Colombia 2019

It's been a minute since I wrote anything on this blog. But today I'm motivated because I really don't want to forget the lessons that my trip to Colombia taught me.
First, sexy is in the eye of the beholder. Though I'm not exactly in high demand here in San Diego, as an American Daddy Bear, I was crazy popular in both Bogota and Cartagena. I have to remember that. Whenever I get to feeling a bit down or start to get too hard on myself, I have to remind myself that everything is relative. I have to remember not to judge myself based on the invisibility I feel next to the muscle thinks of Rich's or Mo's.
I could, if I chose, be wildly popular and feel sexy and attractive just by moving to a new place and basking in the "fresh meat" syndrome. Moving every six months should keep me feeling quite happy.
190420-Cartagena-014-Edit

Next, I have realized that although I have traveled the world alone, I'm at a point now where I really do want to travel with someone. My time in Bogota was enjoyable, but I see that I would have had so much more fun with a friend along to compare stories and to share laughs with. I know I packed myself off the England alone back in 2000, and I did it again when I shipped myself off to Vietnam in 2011. I went in blind and ended up having amazing times. But the thing I forget is that once I was there, I made friends and spent real quality time with them. In England I had Mary and Camille and Linda to go off to Birmingham and Edinburg and York. I had Jodey to visit Leeds and London and Manchester with. I even took Camille to Paris and Amsterdam.
In Vietnam, I had Sqy to jump in a coach and visit Cambodia and Bangkok with. I sometimes forget that part, thinking, "I can travel alone; I don't mind it…" but then I do mind. I get to my new place - this time, Bogota - and feel… alone. And while I felt very popular and very wanted in Colombia, it wasn't exactly the same as making memories with friends.

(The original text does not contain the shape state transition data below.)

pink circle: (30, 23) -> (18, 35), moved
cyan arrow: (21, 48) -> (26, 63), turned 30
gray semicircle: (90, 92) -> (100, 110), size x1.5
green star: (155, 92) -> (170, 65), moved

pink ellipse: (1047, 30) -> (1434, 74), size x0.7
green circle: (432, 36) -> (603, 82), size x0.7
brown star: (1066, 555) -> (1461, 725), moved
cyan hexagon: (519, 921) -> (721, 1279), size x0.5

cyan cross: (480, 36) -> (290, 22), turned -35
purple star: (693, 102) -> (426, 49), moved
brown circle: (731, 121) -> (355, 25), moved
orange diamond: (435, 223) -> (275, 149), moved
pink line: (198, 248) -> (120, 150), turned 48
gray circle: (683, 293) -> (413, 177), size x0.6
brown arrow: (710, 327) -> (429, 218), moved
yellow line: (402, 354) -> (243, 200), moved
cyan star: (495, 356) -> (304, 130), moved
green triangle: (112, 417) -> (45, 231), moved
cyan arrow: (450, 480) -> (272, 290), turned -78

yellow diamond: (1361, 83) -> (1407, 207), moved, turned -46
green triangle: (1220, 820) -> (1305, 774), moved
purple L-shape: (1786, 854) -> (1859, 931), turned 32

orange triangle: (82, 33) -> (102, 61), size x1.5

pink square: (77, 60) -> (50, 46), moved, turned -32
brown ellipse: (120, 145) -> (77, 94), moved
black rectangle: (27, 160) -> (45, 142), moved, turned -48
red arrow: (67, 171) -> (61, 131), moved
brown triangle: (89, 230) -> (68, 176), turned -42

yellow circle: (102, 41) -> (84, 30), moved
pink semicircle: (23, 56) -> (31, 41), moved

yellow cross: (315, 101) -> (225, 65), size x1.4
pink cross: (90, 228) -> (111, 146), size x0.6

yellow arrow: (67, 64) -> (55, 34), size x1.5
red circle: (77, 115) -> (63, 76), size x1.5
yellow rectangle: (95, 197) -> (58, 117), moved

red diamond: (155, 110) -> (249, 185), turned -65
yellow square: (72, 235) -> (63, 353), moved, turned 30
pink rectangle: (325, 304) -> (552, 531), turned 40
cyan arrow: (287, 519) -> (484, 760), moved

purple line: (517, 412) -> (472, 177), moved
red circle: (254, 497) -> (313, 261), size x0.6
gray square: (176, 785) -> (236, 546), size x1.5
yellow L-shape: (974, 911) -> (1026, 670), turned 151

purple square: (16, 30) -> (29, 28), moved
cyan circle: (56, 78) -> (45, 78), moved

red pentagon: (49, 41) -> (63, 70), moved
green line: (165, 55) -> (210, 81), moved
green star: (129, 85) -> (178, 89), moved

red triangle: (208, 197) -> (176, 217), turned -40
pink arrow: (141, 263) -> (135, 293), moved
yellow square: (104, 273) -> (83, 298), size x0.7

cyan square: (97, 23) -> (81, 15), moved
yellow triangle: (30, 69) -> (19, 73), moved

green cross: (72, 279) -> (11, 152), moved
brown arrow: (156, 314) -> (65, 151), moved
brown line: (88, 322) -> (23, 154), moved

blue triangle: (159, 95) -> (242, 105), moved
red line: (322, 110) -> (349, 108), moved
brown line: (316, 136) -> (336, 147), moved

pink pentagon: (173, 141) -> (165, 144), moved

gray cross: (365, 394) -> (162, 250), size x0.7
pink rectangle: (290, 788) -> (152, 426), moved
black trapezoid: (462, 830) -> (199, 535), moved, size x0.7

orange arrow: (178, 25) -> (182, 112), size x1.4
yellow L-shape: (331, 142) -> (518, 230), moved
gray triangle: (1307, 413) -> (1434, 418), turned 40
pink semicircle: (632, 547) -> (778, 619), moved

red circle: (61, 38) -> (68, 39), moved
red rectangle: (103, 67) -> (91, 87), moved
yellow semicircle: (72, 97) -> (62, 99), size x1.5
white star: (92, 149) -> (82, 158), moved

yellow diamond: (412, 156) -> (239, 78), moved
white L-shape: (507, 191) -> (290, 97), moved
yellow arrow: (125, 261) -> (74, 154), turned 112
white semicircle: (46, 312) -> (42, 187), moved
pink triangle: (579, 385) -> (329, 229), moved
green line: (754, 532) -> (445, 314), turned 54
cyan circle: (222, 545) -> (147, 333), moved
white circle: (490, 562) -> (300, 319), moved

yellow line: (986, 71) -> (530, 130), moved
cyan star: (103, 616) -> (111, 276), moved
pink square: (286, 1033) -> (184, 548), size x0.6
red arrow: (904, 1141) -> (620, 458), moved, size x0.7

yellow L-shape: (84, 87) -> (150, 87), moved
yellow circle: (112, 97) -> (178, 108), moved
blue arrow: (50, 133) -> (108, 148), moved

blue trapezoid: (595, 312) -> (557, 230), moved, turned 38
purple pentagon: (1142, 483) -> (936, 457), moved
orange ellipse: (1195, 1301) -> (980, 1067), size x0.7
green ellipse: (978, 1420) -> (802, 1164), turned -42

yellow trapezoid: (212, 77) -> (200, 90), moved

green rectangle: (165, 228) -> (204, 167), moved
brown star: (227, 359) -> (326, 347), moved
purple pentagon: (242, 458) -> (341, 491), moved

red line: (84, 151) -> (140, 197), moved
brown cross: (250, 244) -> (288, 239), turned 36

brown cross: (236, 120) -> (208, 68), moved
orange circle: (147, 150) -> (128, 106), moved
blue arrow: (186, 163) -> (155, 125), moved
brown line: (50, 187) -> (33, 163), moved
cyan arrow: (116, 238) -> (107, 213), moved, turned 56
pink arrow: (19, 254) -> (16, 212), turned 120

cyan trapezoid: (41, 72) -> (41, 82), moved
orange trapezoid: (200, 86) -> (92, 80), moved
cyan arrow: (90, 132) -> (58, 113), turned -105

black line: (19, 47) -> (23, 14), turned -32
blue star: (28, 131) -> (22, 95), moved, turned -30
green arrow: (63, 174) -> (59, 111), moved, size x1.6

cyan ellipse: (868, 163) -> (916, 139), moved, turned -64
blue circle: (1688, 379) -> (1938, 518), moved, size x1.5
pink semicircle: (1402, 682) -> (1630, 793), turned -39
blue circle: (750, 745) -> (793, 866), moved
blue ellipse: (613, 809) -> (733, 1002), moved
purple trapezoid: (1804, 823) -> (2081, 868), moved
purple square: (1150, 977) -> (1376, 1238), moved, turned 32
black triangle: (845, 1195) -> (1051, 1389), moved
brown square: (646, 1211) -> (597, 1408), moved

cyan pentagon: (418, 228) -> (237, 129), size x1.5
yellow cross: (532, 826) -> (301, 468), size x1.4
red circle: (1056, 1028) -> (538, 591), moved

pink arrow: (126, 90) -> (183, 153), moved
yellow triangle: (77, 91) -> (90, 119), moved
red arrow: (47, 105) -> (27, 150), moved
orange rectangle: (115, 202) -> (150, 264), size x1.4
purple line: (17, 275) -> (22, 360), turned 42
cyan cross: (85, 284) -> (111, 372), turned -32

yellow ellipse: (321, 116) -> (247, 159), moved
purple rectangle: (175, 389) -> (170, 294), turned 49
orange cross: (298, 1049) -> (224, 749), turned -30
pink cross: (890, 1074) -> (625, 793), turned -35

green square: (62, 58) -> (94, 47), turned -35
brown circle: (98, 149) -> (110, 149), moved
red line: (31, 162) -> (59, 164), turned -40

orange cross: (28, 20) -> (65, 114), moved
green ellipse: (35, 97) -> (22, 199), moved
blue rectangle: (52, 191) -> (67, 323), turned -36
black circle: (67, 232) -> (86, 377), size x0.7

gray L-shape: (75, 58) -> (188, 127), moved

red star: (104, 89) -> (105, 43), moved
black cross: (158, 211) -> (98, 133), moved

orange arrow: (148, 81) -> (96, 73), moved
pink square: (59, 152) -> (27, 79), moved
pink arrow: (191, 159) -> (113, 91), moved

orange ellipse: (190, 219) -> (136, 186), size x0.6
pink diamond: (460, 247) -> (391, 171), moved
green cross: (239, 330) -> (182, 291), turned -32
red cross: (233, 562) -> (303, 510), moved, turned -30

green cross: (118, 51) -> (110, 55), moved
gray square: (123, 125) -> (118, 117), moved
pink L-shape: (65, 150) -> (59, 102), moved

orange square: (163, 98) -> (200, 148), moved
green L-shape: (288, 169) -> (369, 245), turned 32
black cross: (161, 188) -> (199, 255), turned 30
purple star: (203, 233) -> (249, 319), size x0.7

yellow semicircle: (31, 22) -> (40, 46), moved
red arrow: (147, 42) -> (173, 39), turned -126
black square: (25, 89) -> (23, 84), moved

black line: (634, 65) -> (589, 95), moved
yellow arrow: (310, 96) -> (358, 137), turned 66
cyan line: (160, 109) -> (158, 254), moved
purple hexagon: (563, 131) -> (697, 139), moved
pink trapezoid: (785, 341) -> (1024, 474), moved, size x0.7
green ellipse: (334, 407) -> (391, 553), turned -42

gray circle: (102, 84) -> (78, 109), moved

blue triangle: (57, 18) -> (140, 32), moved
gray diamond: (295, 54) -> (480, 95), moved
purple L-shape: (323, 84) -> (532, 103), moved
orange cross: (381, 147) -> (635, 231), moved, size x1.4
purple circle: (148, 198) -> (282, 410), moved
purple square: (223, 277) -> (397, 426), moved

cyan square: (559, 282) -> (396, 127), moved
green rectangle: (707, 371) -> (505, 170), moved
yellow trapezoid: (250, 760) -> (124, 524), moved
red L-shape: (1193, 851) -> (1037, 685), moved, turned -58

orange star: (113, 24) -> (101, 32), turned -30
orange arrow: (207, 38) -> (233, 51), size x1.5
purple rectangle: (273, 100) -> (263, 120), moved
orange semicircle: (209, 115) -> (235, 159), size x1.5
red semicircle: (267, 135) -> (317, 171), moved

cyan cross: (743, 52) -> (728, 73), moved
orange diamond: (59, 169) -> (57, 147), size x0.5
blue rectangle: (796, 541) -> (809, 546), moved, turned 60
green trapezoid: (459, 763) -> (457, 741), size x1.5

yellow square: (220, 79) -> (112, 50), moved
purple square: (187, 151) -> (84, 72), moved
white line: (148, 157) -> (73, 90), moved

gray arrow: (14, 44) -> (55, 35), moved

Third, listening is the hardest part of learning a new language. I took 4 years of French in high school and only took 1 year of Spanish when I was in college in the 1990s. I feel I can read Spanish well, and I can pronounce it well, and I even feel that I can speak some sentences with a semblance of fluency. But listening…. that's the real work. Having someone speak to you at their normal pace in their accent… wow. I had forgotten how hard that is to understand. And I reflected a lot on how my students must feel in classrooms every day. I need to be more attentive to that. And i need to brush up on my Spanish listening skills so I can do better next time.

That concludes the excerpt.